Praktek anti-dumping adalah salah satu isu penting dalam menjalankan perdagangan internasional agar terciptanya fair trade. Mengenai hal ini telah diatur dalam Persetujuan Anti-Dumping (Anti-Dumping Agreement atau Agreement on the Implementation of Article VI of GATT 1994).[9] Article VI General Agreement on Tariff and Trade (GATT) 1994 yang mengatur tentang anti dumping merupakan salah satu instrument penting dalam pengamanan industry dalam negeri suatu negara anggota WTO dari praktek perdagangan yang tidak adil (Unfair Tarde) yang dilakukan dalam bentuk Dumping, Pasal ini mengizinkan otoritas di suatu Negara untuk mengizinkan bea tambahan dalam bentuk bea anti dumping terhadap produk Impor yang dijual di bawah harga normal atau harganya murah dari produk domestic dari negara asal barang. Sehingga praktek ini menimbulkan kerugian bagi industry dalam negara tempat dipasarkannya barang tersebut.[10]
World Trade Organization (WTO) adalah organisasi perdagangan dunia yang dihasilkan dari Putaran Uruguay General Agreement on Tariffs and Trade (GATT) (1986 – 1994). Organisasi ini memiliki kedudukan yang unik karena ia berdiri sendiri dan terlepas dari badan kekhususan PBB. Pembentukan WTO ini merupakan realisasi dari cita-cita lama Negara-negara pada waktu merundingkan GATT pertama kali yaitu pada tahun 1948, yang hendak mendirikan suatu organisasi perdagangan internasional bernama Internasional Trade Organization (ITO). Namun upaya atau usulan yang dilontarkan oleh Amerika Serikat, setelah mengalami beberapa tahun perundingan (1945 – 1948) mengalami hambatan, ternyata Kongres Amerika Serikat menolak menandatangani Piagam Pendirian ITO. Kebetulan pada waktu Piagam ITO dirancang di Konfrensi Jenewa, pada waktu yang bersamaan dirancang pula GATT.[11]
Tarif yang diikat (binding tariff) dan pemberlakuannya secara sama kepada semua mitra dagang anggota WTO merupakan kunci pokok kelancaran arus perdagangan barang. Peraturan-peraturan WTO memegang tegas prinsip-prinsip tertentu tetapi tetap memperbolehkan adanya pengecualian. Tiga isu utama yang ada didalamnya adalah :
1.       Tindakan untuk melawan dumping (menjual dengan harga yang lebih murah secara tidak adil).
2.   Subsidi dan tindakan – tindakan imbalan untuk menyeimbangkan subsidi (countervailing measures).
3.      Tindakan – tindakan darurat (emergency measures) untuk membatasi impor secara sementara demi mengamankan industri dalam negeri (safeguards).

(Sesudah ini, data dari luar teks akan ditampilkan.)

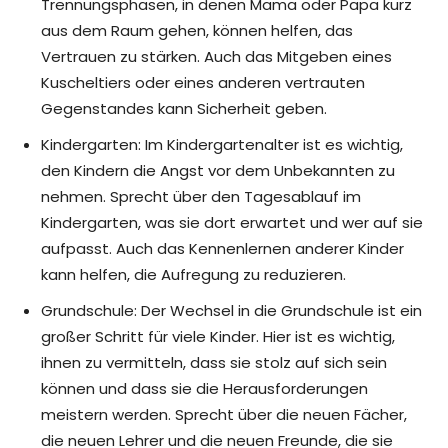
Trennungsphasen, in denen Mama oder Papa kurz
aus dem Raum gehen, können helfen, das
Vertrauen zu stärken. Auch das Mitgeben eines
Kuscheltiers oder eines anderen vertrauten
Gegenstandes kann Sicherheit geben.
Kindergarten: Im Kindergartenalter ist es wichtig,
den Kindern die Angst vor dem Unbekannten zu
nehmen. Sprecht über den Tagesablauf im
Kindergarten, was sie dort erwartet und wer auf sie
aufpasst. Auch das Kennenlernen anderer Kinder
kann helfen, die Aufregung zu reduzieren.
Grundschule: Der Wechsel in die Grundschule ist ein
großer Schritt für viele Kinder. Hier ist es wichtig,
ihnen zu vermitteln, dass sie stolz auf sich sein
können und dass sie die Herausforderungen
meistern werden. Sprecht über die neuen Fächer,
die neuen Lehrer und die neuen Freunde, die sie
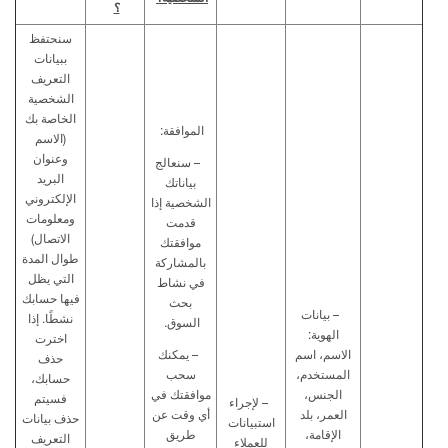
؟
سنحتفظ
ببيانات
التعريف
الشخصية
الخاصة بك
الموافقة:
(
الاسم
وعنوان
– سنعالج
البريد
بياناتك
الإلكتروني
الشخصية إذا
ومعلومات
قدمت
الاتصال
)
موافقتك
طوال المدة
بالمشاركة
التي يظل
في نشاط
فيها حسابك
بحث
– بيانات
نشطًا
.
إذا
السوق
.
الهوية:
اخترت
الاسم، اسم
– يمكنك
حذف
المستخدم،
سحب
حسابك،
الجنس،
موافقتك في
فسيتم
– لإجراء
العمر، بلد
أي وقت عن
حذف بيانات
استبيانات
الإقامة،
طريق
التعريف
للعملاء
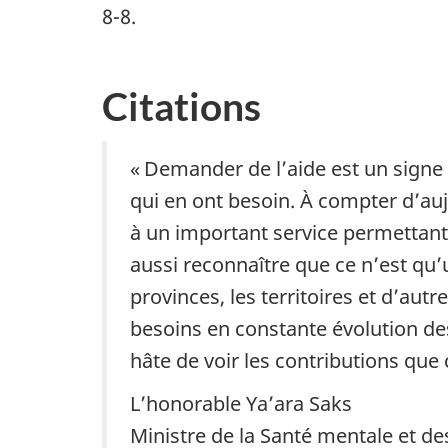
8-8.
Citations
« Demander de l’aide est un signe d
qui en ont besoin. À compter d’auj
à un important service permettant
aussi reconnaître que ce n’est qu’
provinces, les territoires et d’aut
besoins en constante évolution des
hâte de voir les contributions que 
L’honorable Ya’ara Saks
Ministre de la Santé mentale et d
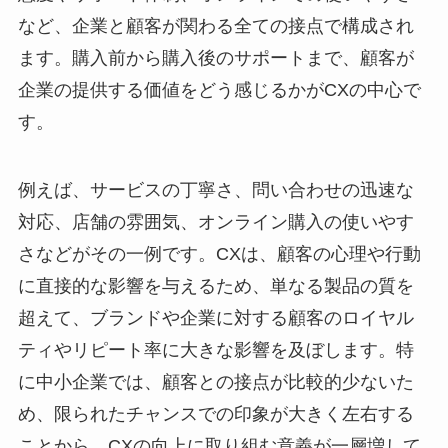
など、企業と顧客が関わる全ての接点で構成され
ます。購入前から購入後のサポートまで、顧客が
企業の提供する価値をどう感じるかがCXの中心で
す。
例えば、サービスの丁寧さ、問い合わせの迅速な
対応、店舗の雰囲気、オンライン購入の使いやす
さなどがその一例です。CXは、顧客の心理や行動
に直接的な影響を与えるため、単なる製品の質を
超えて、ブランドや企業に対する顧客のロイヤル
ティやリピート率に大きな影響を及ぼします。特
に中小企業では、顧客との接点が比較的少ないた
め、限られたチャンスでの印象が大きく左右する
ことから、CXの向上に取り組む意義が一層増して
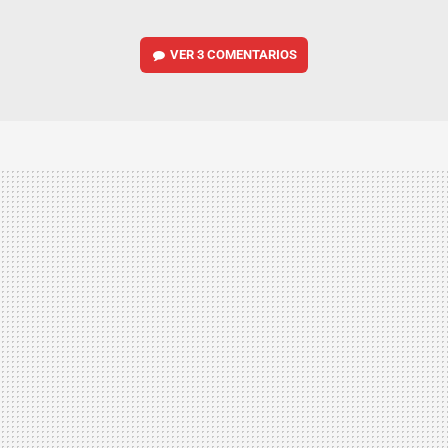
VER
3 COMENTARIOS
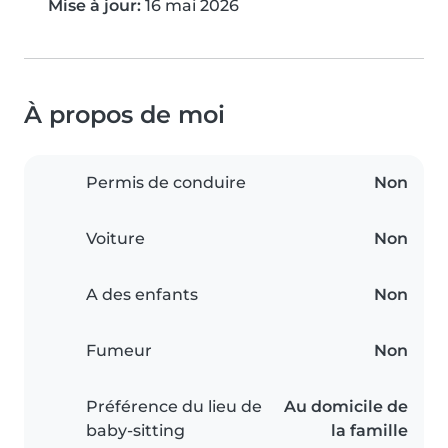
Mise à jour:
16 mai 2026
À propos de moi
Permis de conduire
Non
Voiture
Non
A des enfants
Non
Fumeur
Non
Préférence du lieu de
Au domicile de
baby-sitting
la famille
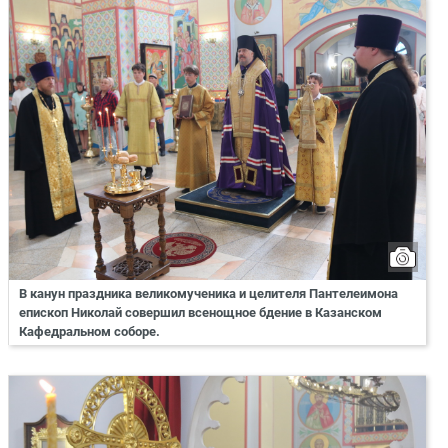
В канун праздника великомученика и целителя Пантелеимона
епископ Николай совершил всенощное бдение в Казанском
Кафедральном соборе.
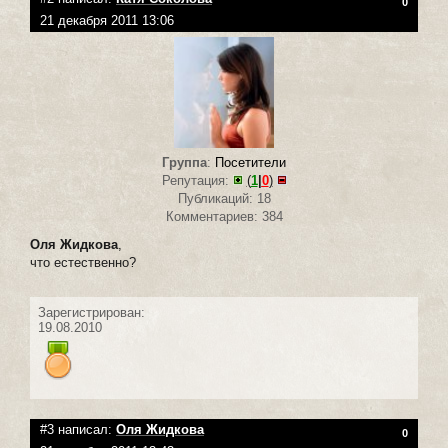
0
21 декабря 2011 13:06
Группа
:
Посетители
Репутация:
(
1
|
0
)
Публикаций: 18
Комментариев: 384
Оля Жидкова
,
что естественно?
Зарегистрирован:
19.08.2010
#3 написал:
Оля Жидкова
0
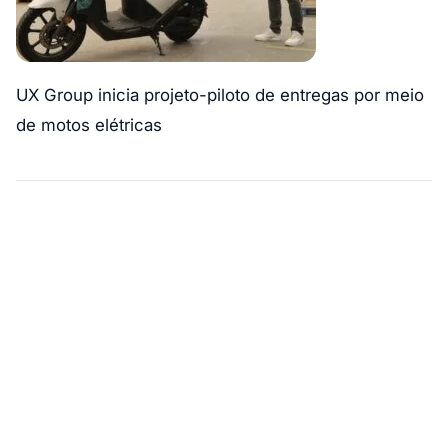
UX Group inicia projeto-piloto de entregas por meio
de motos elétricas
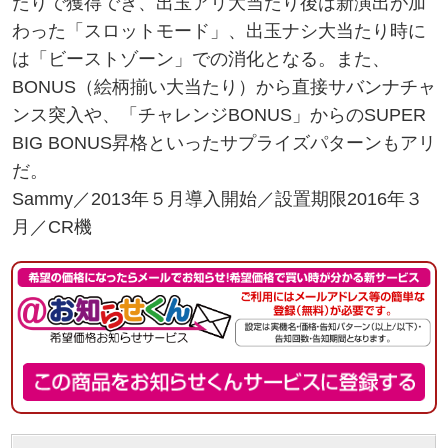
たりで獲得でき、出玉アリ大当たり後は新演出が加
わった「スロットモード」、出玉ナシ大当たり時に
は「ビーストゾーン」での消化となる。また、
BONUS（絵柄揃い大当たり）から直接サバンナチャ
ンス突入や、「チャレンジBONUS」からのSUPER
BIG BONUS昇格といったサプライズパターンもアリ
だ。
Sammy／2013年５月導入開始／設置期限2016年３
月／CR機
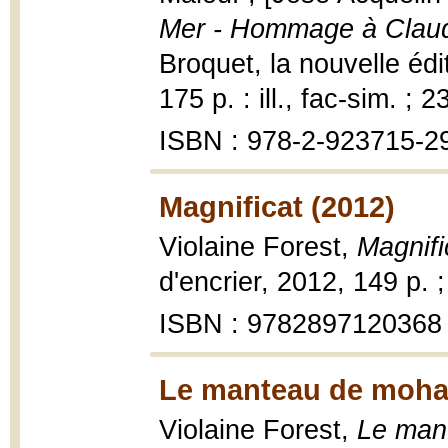
Mer - Hommage à Claud
Broquet, la nouvelle éd
175 p. : ill., fac-sim. ; 
ISBN : 978-2-923715-2
Magnificat (2012)
Violaine Forest,
Magnifi
d'encrier, 2012, 149 p. 
ISBN : 9782897120368
Le manteau de mohai
Violaine Forest,
Le man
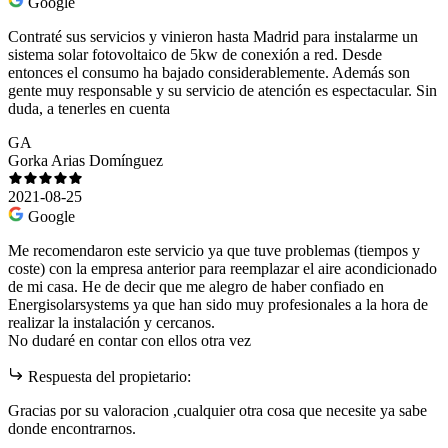
Google
Contraté sus servicios y vinieron hasta Madrid para instalarme un
sistema solar fotovoltaico de 5kw de conexión a red. Desde
entonces el consumo ha bajado considerablemente. Además son
gente muy responsable y su servicio de atención es espectacular. Sin
duda, a tenerles en cuenta
GA
Gorka Arias Domínguez
2021-08-25
Google
Me recomendaron este servicio ya que tuve problemas (tiempos y
coste) con la empresa anterior para reemplazar el aire acondicionado
de mi casa. He de decir que me alegro de haber confiado en
Energisolarsystems ya que han sido muy profesionales a la hora de
realizar la instalación y cercanos.
No dudaré en contar con ellos otra vez
Respuesta del propietario:
Gracias por su valoracion ,cualquier otra cosa que necesite ya sabe
donde encontrarnos.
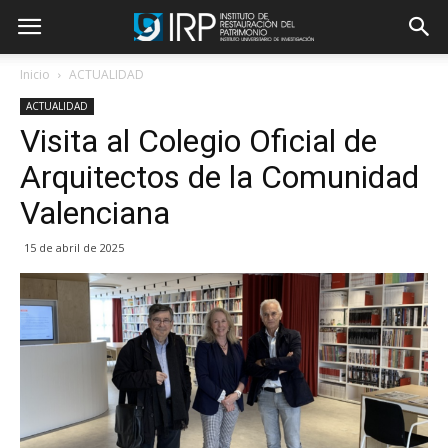
Inicio
ACTUALIDAD
ACTUALIDAD
Visita al Colegio Oficial de
Arquitectos de la Comunidad
Valenciana
15 de abril de 2025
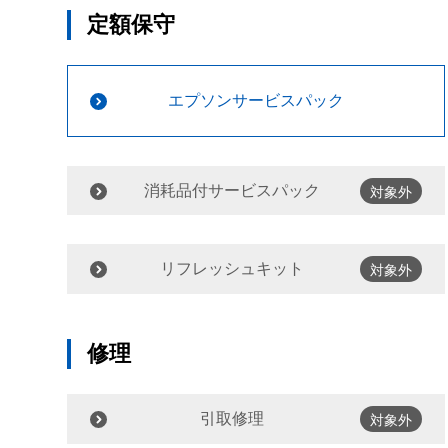
定額保守
エプソンサービスパック
消耗品付サービスパック
対象外
リフレッシュキット
対象外
修理
引取修理
対象外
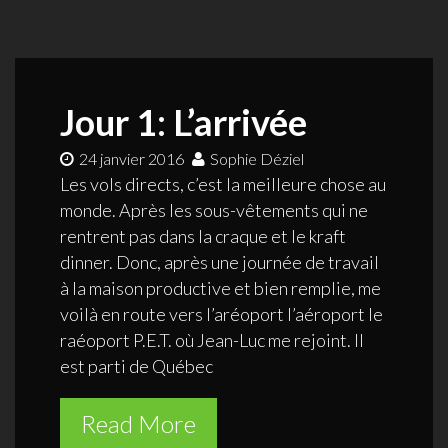
Jour 1: L’arrivée
24 janvier 2016
Sophie Déziel
Les vols directs, c’est la meilleure chose au
monde. Après les sous-vêtements qui ne
rentrent pas dans la craque et le kraft
dinner. Donc, après une journée de travail
à la maison productive et bien remplie, me
voilà en route vers l’aréoport l’aéroport le
raéoport P.E.T. où Jean-Luc me rejoint. Il
est parti de Québec
Read More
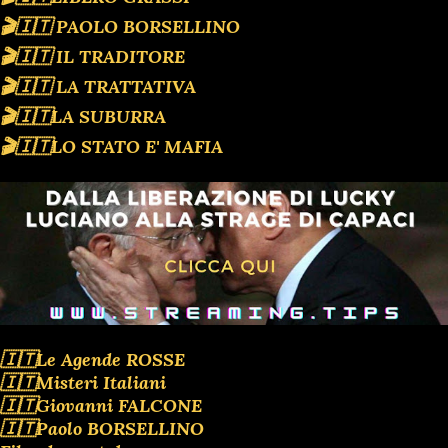
🎬🇮🇹 PAOLO BORSELLINO
🎬🇮🇹 IL TRADITORE
🎬🇮🇹 LA TRATTATIVA
🎬🇮🇹LA SUBURRA
🎬🇮🇹LO STATO E' MAFIA
🇮🇹Le Agende ROSSE
🇮🇹Misteri Italiani
🇮🇹Giovanni FALCONE
🇮🇹Paolo BORSELLINO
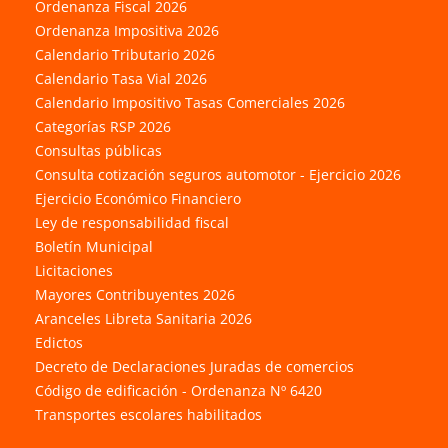
Ordenanza Fiscal 2026
Ordenanza Impositiva 2026
Calendario Tributario 2026
Calendario Tasa Vial 2026
Calendario Impositivo Tasas Comerciales 2026
Categorías RSP 2026
Consultas públicas
Consulta cotización seguros automotor - Ejercicio 2026
Ejercicio Económico Financiero
Ley de responsabilidad fiscal
Boletín Municipal
Licitaciones
Mayores Contribuyentes 2026
Aranceles Libreta Sanitaria 2026
Edictos
Decreto de Declaraciones Juradas de comercios
Código de edificación - Ordenanza Nº 6420
Transportes escolares habilitados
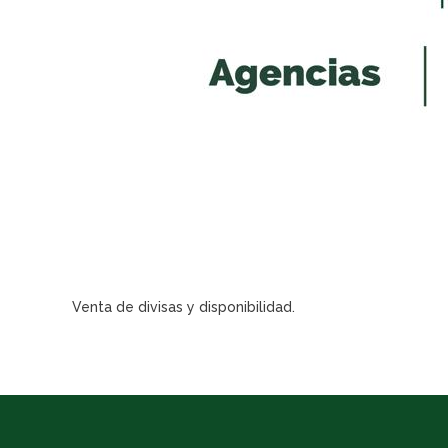
Venta de divisas y disponibilidad.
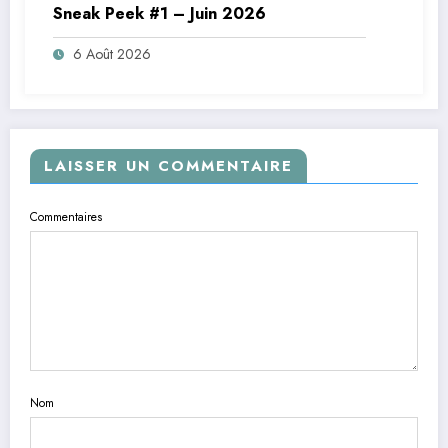
Sneak Peek #1 – Juin 2026
6 Août 2026
LAISSER UN COMMENTAIRE
Commentaires
Nom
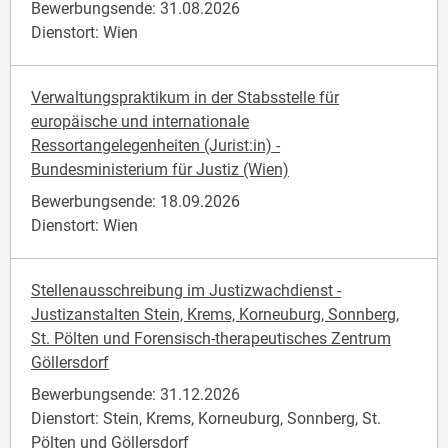
Bewerbungsende: 31.08.2026
Dienstort: Wien
Verwaltungspraktikum in der Stabsstelle für
europäische und internationale
Ressortangelegenheiten (Jurist:in) -
Bundesministerium für Justiz (Wien)
Bewerbungsende: 18.09.2026
Dienstort: Wien
Stellenausschreibung im Justizwachdienst -
Justizanstalten Stein, Krems, Korneuburg, Sonnberg,
St. Pölten und Forensisch-therapeutisches Zentrum
Göllersdorf
Bewerbungsende: 31.12.2026
Dienstort: Stein, Krems, Korneuburg, Sonnberg, St.
Pölten und Göllersdorf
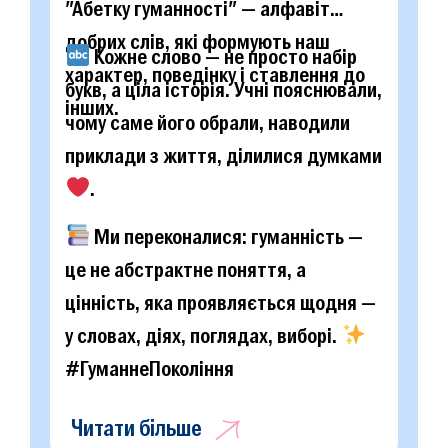
"Абетку гуманності" — алфавіт
добрих слів, які формують наш
Кожне слово — не просто набір
характер, поведінку і ставлення до
букв, а ціла історія. Учні пояснювали,
інших.
чому саме його обрали, наводили
приклади з життя, ділилися думками
.
Ми переконалися: гуманність —
це не абстрактне поняття, а
цінність, яка проявляється щодня —
у словах, діях, поглядах, виборі.
#ГуманнеПокоління
Читати більше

Jika sebuah perusahaan menjual produknya di negara lain lebih murah dari harga normal pasar dalam negerinya, maka hal ini disebut dumping terhadap produk tersebut. Hal ini merupakan salah satu isu dalam persetujuan WTO yang tidak bersifat menghakimi, tapi lebih memfokuskan pada tindakan – tindakan yang boleh dan tidak boleh dilakukan oleh negara untuk mengatasi dumping. Persetujuan ini dikenal dengan Persetujuan Anti-Dumping (Anti-Dumping Agreement) atau Agreement on the Implementation of Article VI of GATT 1994.[12]Ada lima tipe dumping, menurut Robert Willig, ditinjau berdasarkan tujuan eksportir, kekuaran pasar dan struktur pasar impor, sebagai berikut: 
1.    Market Ekspansion Dumping 
Perusahaan pengekspor bisa meraih untung dengan menetapkan “mark-up” yang lebih rendah di pasar import karena menghadapi elastisitas permintaan yang lebih besar selama harga yang ditawarkan rendah. 
2. Cyclical Dumping 
Motivasi dumping jenis ini muncul dari adanya biaya marginal yang luar biasa rendah atau tidak jelas, kemungkinan biaya produksi yang menyertai kondisi dari kelebihan kapasitas produksi yang terpisah dari pembuatan produk terkait.
4.   State Trading Dumping
Latar belakang dan motivasinya mungkin sama dengan kategori dumping lainnya, tapi yang menonjol adalah akuisisi moneternya. 
5.   Strategic Dumping 
Istilah ini diadopsi untuk menggambarkan ekspor yang merugikan perusahaan saingan di negara pengimpor melalui strategis keseluruhan negara pengekspor, baik dengan cara pemotongan harga ekspor maupun dengan pembatasan masuknya produk yang sama ke pasar negara pengekspor. Jika bagian dari porsi pasar domestik tiap eksportir independen cukup besar dalam tolok ukur skala ekonomi, maka memperoleh keuntungan dari besarnya biaya yang harus dikeluarkan oleh pesaing-pesaing asing.

6.    Predatory Dumping
Istilah predatory dumping dipakai pada ekspor dengan harga rendah dengan tujuan mendepak pesaing dari pasarani, dalam rangka memperoleh kekuatan monopoli di pasar negara pengimpor. Akibat terburuk dari dumping jenis ini adalah matinya perusahan-perusahaan yang memproduksi barang sejenis.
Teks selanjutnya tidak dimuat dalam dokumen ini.